Jakarta, hariandialog.co.id.- Kuasa Hukum KPK akhirnya hadiri
persidangan permohonan praperadilan yang diajukan Sekretaris Mahkamah
Agung RI, Hasbi Hasan atas penetapan dirinya sebagai tersangka kasus
suap pengurusan perkara di MA. Dan memang sempat ditunda dua kali (12
– 19 Juni 2023) oleh Pengadilan Negeri Jakarta Selatan melalui hakim
tunggal Alimin Ribut Sujono.
Hakim Alimin pun membuka sidang praperadilan setelah
memastikan kedua belah pihak hadir, dan mempersilakan kuasa hukum
Hasbi Hasan untuk membacakan permohonan praperadilan yang diajukan
pemohon.
Praperadilan diajukan Sekretaris Mahkamah Agung yang sedang
cuti diluar tanggungan negara itu agar terlepas status tersangka yang
KPK tetapkan kepada Hasbi Hasan.
Seperti diketahui KPK secara resmi mengumumkan Hasbi Hasan
dan mantan Komisaris Independen Wijaya Karya (Wika) Beton Dadan Tri
Yudianto sebagai tersangka pada Juni lalu. Dadan langsung ditahan
selama 20 hari hingga 25 Juni 2023, sedangkan Hasbi belum ditahan
hingga saat diajukan dan dibacakan permohonan praperadilan.

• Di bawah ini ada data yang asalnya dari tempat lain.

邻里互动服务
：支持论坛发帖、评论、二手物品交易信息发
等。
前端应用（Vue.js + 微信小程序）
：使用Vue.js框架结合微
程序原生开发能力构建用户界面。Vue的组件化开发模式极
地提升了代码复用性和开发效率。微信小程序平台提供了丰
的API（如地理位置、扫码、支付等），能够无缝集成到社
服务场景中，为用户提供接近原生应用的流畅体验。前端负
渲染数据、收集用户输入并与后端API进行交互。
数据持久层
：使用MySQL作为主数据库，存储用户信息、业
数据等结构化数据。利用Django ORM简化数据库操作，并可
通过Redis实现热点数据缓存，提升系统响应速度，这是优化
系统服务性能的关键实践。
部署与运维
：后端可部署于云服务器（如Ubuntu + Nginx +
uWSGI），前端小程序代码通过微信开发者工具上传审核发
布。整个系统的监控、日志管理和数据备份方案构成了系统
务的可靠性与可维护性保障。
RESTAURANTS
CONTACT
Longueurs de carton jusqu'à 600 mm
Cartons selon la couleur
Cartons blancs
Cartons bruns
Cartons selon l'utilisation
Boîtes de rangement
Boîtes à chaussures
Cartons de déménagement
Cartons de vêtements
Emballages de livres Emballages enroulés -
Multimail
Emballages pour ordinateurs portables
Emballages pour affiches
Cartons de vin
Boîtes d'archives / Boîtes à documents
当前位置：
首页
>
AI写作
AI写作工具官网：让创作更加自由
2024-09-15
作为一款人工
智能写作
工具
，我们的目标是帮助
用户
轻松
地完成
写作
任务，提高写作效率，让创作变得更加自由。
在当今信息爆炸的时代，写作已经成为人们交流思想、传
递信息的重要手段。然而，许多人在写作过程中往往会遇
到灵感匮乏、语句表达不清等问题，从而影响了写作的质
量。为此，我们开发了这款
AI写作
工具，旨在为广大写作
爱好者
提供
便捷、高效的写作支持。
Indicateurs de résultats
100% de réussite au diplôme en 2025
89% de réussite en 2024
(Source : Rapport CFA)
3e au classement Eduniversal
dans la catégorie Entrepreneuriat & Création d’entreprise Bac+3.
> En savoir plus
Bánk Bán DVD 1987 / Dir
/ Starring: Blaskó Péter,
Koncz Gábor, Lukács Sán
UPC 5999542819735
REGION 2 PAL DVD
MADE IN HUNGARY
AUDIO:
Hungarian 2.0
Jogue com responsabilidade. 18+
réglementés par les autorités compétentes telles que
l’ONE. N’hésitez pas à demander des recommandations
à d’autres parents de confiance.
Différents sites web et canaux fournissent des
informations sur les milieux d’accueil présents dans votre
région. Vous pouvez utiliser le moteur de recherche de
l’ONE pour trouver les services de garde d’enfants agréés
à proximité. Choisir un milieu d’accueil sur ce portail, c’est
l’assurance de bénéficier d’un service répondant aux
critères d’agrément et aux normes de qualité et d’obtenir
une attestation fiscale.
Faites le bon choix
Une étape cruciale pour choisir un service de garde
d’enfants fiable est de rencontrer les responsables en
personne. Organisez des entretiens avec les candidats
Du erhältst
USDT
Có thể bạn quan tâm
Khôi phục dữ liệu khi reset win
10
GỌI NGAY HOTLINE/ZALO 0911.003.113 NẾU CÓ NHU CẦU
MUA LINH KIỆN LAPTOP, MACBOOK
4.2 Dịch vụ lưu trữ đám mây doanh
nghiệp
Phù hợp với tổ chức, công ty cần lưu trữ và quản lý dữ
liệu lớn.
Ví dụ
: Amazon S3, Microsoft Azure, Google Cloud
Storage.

Kasus yang menjadikan Hasbi Hasan sebagai tersangka atas
pengembangan penyidikan oleh tim penyidik KPK dari perkara dugaan
suap yang sebelumnya menyeret dua Hakim Agung Nonaktif Sudrajad
Dimyati dan Gazalba Saleh.
KPK telah mencegah Hasbi dan Dadan bepergian ke luar negeri selama
enam bulan. Hasbi dicegah per tanggal 9 Mei 2023 sampai 9 November
2023. Dadan dicegah per tanggal 12 Januari 2023 sampai 12 Juli 2023.
KPK mengungkap dugaan aliran uang Rp11,2 miliar ke Hasbi dan Dadan
terkait pengurusan perkara Budiman Gandi Suparman selaku Pengurus
Koperasi Simpan Pinjam (KSP) Intidana. Hasbi menerima sebagian uang
dari jumlah tersebut.
KPKpun menyatakan akan melacak aliran uang suap perkara tersebut dalam
rangka optimalisasi atau penyelamatan aset hasil tindak pidana
korupsi.
Sejauh ini, KPK telah menyita sejumlah kendaraan mewah seperti satu
unit mobil Ferrari California, satu unit mobil McLaren tipe MP4-12C
3.8 dan satu unit Land Cruiser serta puluhan keping emas yang diduga
terkait dengan perkara korupsi dengan jenis suap. (tob).